But this team should be substantially better than the one we watched last season thanks to Yzerman's many moves in free agency.

The Wings improved in goal, where Thomas Greiss will form a reliable tandem with Jonathan Bernier. They improved on the blueline, where Jon Merrill, Troy Stetcher and trade acquisition Marc Staal will help them suppress scoring chances. (Imagine that!) And they improved up front, where Bobby Ryan and Vlad Namestnikov will add some needed skill to their first two lines.

"There are a lot of changes," Yzerman told 97.1 The Ticket on Monday. "It takes a little bit of time usually for everybody to fit in and figure out where everybody plays and who they play with, but I think we’re an improved team.

"I can’t tell you if it’s five wins, 10 wins, 20 wins, but I think it’s an improved team, a quicker team. A little bit more skill up front with Namestnikov and Bobby Ryan in the lineup. Our D was a little bit older and banged-up last year, and I’m hoping that with Marc Staal, Jon Merrill and Stetcher we’re a little bit younger, maybe a little bigger even, but a little bit more energy on the backend now."

The Red Wings can also count on improvement from within. On the backend, Yzerman is expecting 22-year-old Filip Hronek to continue the ascent he began last season, and hoping 21-year-old Gustav Lindstrom can secure a full-time role in Detroit. Among the forwards, he's eyeing further growth from 20-year-old Filip Zadina and bigger contributions from Dylan Larkin, Anthony Mantha and Tyler Bertuzzi.

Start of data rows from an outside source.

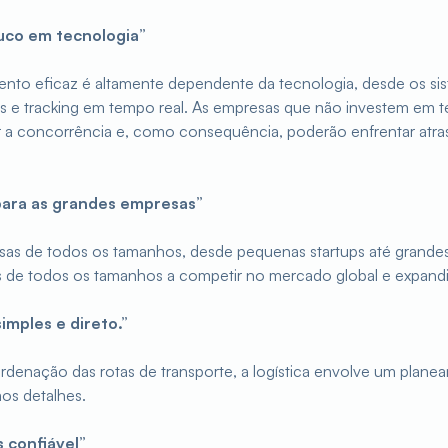
ouco em tecnologia”
to eficaz é altamente dependente da tecnologia, desde os si
 e tracking em tempo real. As empresas que não investem em t
a concorrência e, como consequência, poderão enfrentar atra
 para as grandes empresas”
as de todos os tamanhos, desde pequenas startups até grandes 
as de todos os tamanhos a competir no mercado global e expandi
imples e direto.”
denação das rotas de transporte, a logística envolve um pla
aos detalhes.
s confiável”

"I expect us to be better," Yzerman said. "I expect Filip Hronek to take a step. Does Gustav Lindstrom, who played a little bit for us last year, is he able to hang on to a full-time job and play regularly? I think Dylan, Anthony and Tyler are just going into their prime years. Filip Zadina unfortunately got hurt (toward the end of last season). He really showed signs that he was becoming an NHL-er with an ability to make plays and score goals, so I look to have him in there."

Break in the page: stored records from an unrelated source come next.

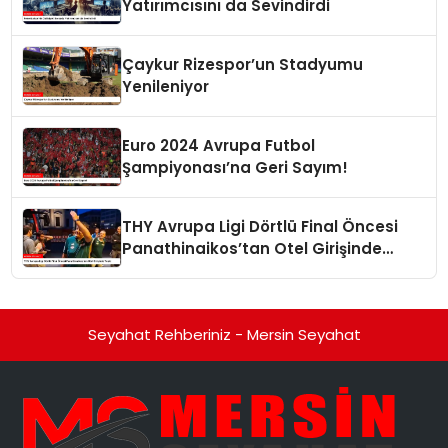
Yatırımcısını da Sevindirdi
Çaykur Rizespor’un Stadyumu
Yenileniyor
Euro 2024 Avrupa Futbol
Şampiyonası’na Geri Sayım!
THY Avrupa Ligi Dörtlü Final Öncesi
Panathinaikos’tan Otel Girişinde
Tepki
Seyahat Rehberiniz - Mersin Seyahat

Mantha and Bertuzzi are both restricted free agents in need of new contracts, but Yzerman has no worries about getting that done.

"We’ll sign Anthony and Tyler. I’m pretty certain we’ll get them signed," he said. "It’s a question, is it one year, is it five years, is it four years? ... Each year as our young guys’ contracts expire, a year from now Filip Hronek’s up and we’ll extend his contract. But we’re hoping we can move our younger players in, one or two every year for the next two, three, four years."

Yzerman isn't fooling himself. The Wings are where they are, and the timeline is what it is. There's no shortening a project of this size, outside of perhaps winning the draft lottery and landing a generational talent. And that was what it was.

So the Red Wings used the fourth overall pick on Lucas Raymond, who we may see sometime in the 2021-22 season, and then used free agency to improve in the short-term. If nothing else, Detroit will be better in its own end next season. And it should score a bit more, too. It would be hard to regress in either department after the team posted the NHL's worst goal differential since the expansion-year Atlanta Thrashers in 1999-2000.

The Wings plunged to historical lows last season, unavoidable lows given the roster left behind by Ken Holland and the injuries that occurred thereafter. Yzerman is turning the arrow upward, both now and in the future, one move at a time.